Creating a comprehensive framework for leveraging meta-omic data in environmental biotechnology processes
Abstract
The scientific community needs tools to harness the potential of meta-omic data in the realm of environmental biotechnology, ensuring that these data adhere to the principles of Findable, Accessible, Interoperable, and Reusable (FAIR) data management. Although there are public repositories for sequencing data, sequencing data from environmental biotechnology processes are actually very difficult to leverage. The MEMOS project focuses on the interoperability of two information systems, DeepOmics and EnviBIS, to create a comprehensive framework for leveraging meta-omic data and metadata.

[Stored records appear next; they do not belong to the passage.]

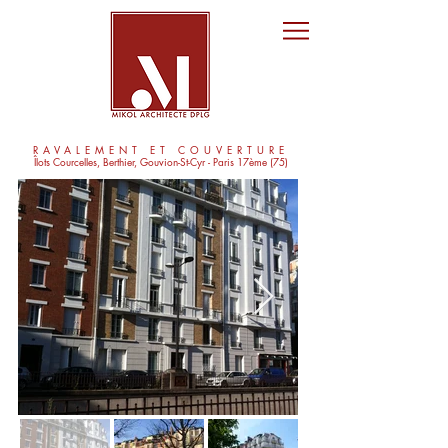
RAVALEMENT ET COUVERTURE
Îlots Courcelles, Berthier, Gouvion-St-Cyr - Paris 17ème (75)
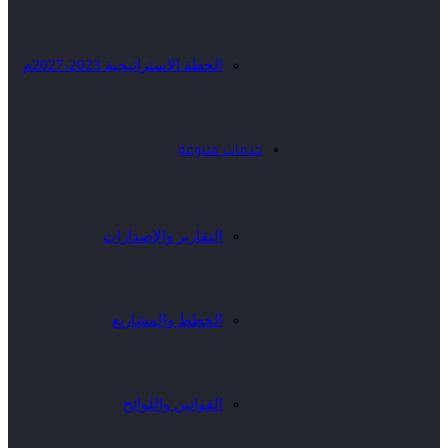
الخطة الاستراتيجية 2023-2027م
خدمات متنوعة
التقارير والإصدارات
الخطط والمشاريع
القوانين واللوائح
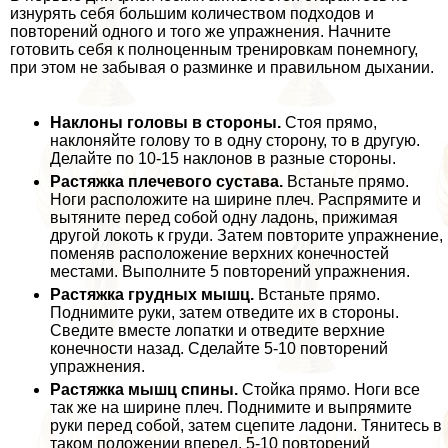
изнурять себя большим количеством подходов и
повторений одного и того же упражнения. Начните
готовить себя к полноценным тренировкам понемногу,
при этом не забывая о разминке и правильном дыхании.
Наклоны головы в стороны.
Стоя прямо,
наклоняйте голову то в одну сторону, то в другую.
Делайте по 10-15 наклонов в разные стороны.
Растяжка плечевого сустава.
Встаньте прямо.
Ноги расположите на ширине плеч. Распрямите и
вытяните перед собой одну ладонь, прижимая
другой локоть к гpyди. Затем повторите упражнение,
поменяв расположение верхних конечностей
местами. Выполните 5 повторений упражнения.
Растяжка грудных мышц.
Встаньте прямо.
Поднимите руки, затем отведите их в стороны.
Сведите вместе лопатки и отведите верхние
конечности назад. Сделайте 5-10 повторений
упражнения.
Растяжка мышц спины.
Стойка прямо. Ноги все
так же на ширине плеч. Поднимите и выпрямите
руки перед собой, затем сцепите ладони. Тянитесь в
таком положении вперед. 5-10 повторений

Firstly, DeepOmics (INRAE-PROSE and DSI-SOLAPP) is an information system designed to store meta-omic data pertaining to environmental biotechnology processes. It enables storing and, soon, querying cross-referenced amplicon sequencing data, to metadata associated with samples from lab-scale reactors, pilots, or industrial sites.

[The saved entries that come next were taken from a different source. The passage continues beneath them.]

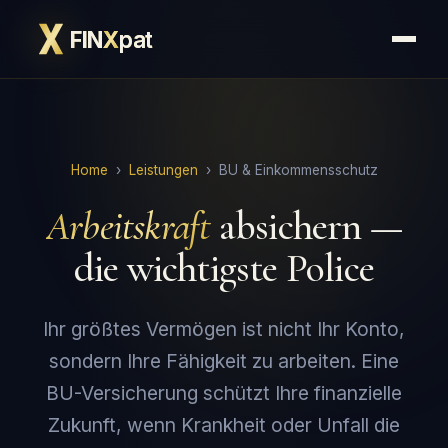
FIN
X
pat
Home
›
Leistungen
› BU & Einkommensschutz
Arbeitskraft
absichern —
die wichtigste Police
Ihr größtes Vermögen ist nicht Ihr Konto,
sondern Ihre Fähigkeit zu arbeiten. Eine
BU-Versicherung schützt Ihre finanzielle
Zukunft, wenn Krankheit oder Unfall die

Secondly, EnviBIS (INRAE-LBE) is an information system driven by a set of ontologies for managing data related to environmental biorefinery, utilizing the open-source software suite OpenSILEX developed by UMR MISTEA.

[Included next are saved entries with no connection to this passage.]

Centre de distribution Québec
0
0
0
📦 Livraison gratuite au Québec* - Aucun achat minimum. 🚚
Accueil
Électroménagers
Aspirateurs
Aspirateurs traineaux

Ensuring interoperability between these two tools will empower researchers to seamlessly access and analyze data from heterogeneous sources, enabling interdisciplinary knowledge aggregation.
A conversion of the relational database within the DeepOmics tool into a structured ontology has been undertaken. This conversion will facilitate alignment with EnviBIS ontologies and promote interoperability between the two tools.
In conclusion, the MEMOS project will provide valuable resources to the scientific community, enabling it to harness the potential of meta-omic data in environmental biotechnology. By championing the principles of FAIR data management and facilitating the integration of tools like DeepOmics and EnviBIS, MEMOS paves the way for enhanced research collaborations, knowledge sharing, and data-driven discoveries.